Bonus: Color the bars using the teams’ primary colors using hex codes: CLE = “#041E42” LAL = “#FDB927” MIA = “#98002E”

ggplot(
  data = lbj,
  mapping = aes(
    x = team
  )
) + 
  
  geom_bar(
    fill = c("#041E42", "#FDB927", "#98002E")
  ) + 
  
  labs(x = "Games Lebron James Played") +
  
  theme_classic() + 
  
  # Add this to the graph to have the bars sit on the x-axis
  scale_y_continuous(expand = c(0, 0, 0.05, 0))

What is the difference between the graphs in 1b vs 1c of displaying the density vs the counts?

Part 1d: Win and Loss Percentage

Create a relative frequency table for the result of each game and save it as wins_prop that has 3 columns: 1) result 2) count 3) proportion (rounded to 3 decimal places. Display the results with the gt() function, but don’t save the result of gt()

wins_prop <- 
  lbj |> 
  count(
    result,
    name = "count"  
  ) |> 
  mutate(
    proportion = round(count/sum(count), digits = 3)
  )

gt::gt(wins_prop)
result count proportion
Lost 597 0.351
Won 1106 0.649

What percentage of games has Lebron James won over the course of his career?

Part 1e: Bar chart with proportions

Create a bar chart of win and loss proportion with game result on the x-axis and proportion on the y-axis. Add relevant title and x-axis label, remove the label for the y-axis, and use theme_bw(). Color the bars with the hex code “#1D428A”

ggplot(
  data = wins_prop,
  mapping = aes(
    x = result,
    y = proportion
  )
) + 
  
  geom_col(
    fill = "#1D428A"
  ) + 
  
  labs(
    title = "Result of Lebron James Games",
    x = "Game Result",
    y = NULL
  ) + 
  
  theme_bw() + 
  
  # Keep this at the bottom and remove the # to have bars sit on the x-axis and
  # display the y-axis as a percentage
  scale_y_continuous(
    expand = c(0, 0, 0.05, 0),
    labels = scales::label_percent()
  )

Question 2: Win percentage by team

Part 2a: Table

Create a table to show James’ win and loss proportions (rounded to 3 decimal places) for the three different teams he has played for and save it as team_win_tab. It should have four columns: 1) team 2) result 3) count 4) proportion. Display the results using the gt() function, but don’t save the results of gt().

team_win_tab <- 
  lbj |> 
  count(
    team,
    result,
    name = "count"
  ) |> 
  mutate(
    .by = team,
    proportion = round(count/sum(count), digits = 3)
  )

# Displaying the results
gt::gt(team_win_tab)
team result count proportion
CLE Lost 358 0.358
CLE Won 643 0.642
MIA Lost 107 0.281
MIA Won 274 0.719
LAL Lost 132 0.411
LAL Won 189 0.589

Which team does Lebron have the highest win percentage?

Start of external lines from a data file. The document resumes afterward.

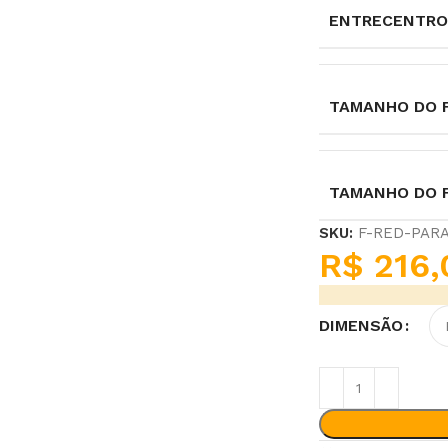
ENTRECENTRO
TAMANHO DO F
TAMANHO DO 
SKU:
F-RED-PAR
R$
216,
DIMENSÃO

Which team has Lebron have the lowest win percentage?

Part 2b: Side-by-Side bar chart for counts

Using the lbj data set, create a side-by-side bar chart that displays the game result for each team with the counts on the y-axis. Provide a decent theme, title, and axis labels.

ggplot(
  data = lbj,
  mapping = aes(
    x = team,
    fill = result
  )
) + 
  
  geom_bar(
    position = "dodge2"
  ) +  
  
  labs(
    x = "Teams played for",
    title = "Lebron James Wins and Losses by Team"
  ) + 
  
  theme_bw() + 

  scale_y_continuous(expand = c(0, 0, 0.05, 0))

Part 2c: Win and Loss Percentage by Team

Create a graph like the graph in 2b, but have the percentage appear on the y-axis and remove the y-axis label.

ggplot(
  data = team_win_tab,
  mapping = aes(
    x = team,
    y = proportion,
    fill = result
  )
) + 
  
  geom_col() + 
  
  labs(
    title = "Lebron James Win and Loss Percentage by Team",
    x = "Team",
    y = NULL
  ) + 
  
  theme_bw() + 
  
  scale_y_continuous(
    expand = c(0, 0, 0.05, 0),
    labels = scales::label_percent()
  )

Does there appear to be a large difference in how often James wins for the three teams he has played for?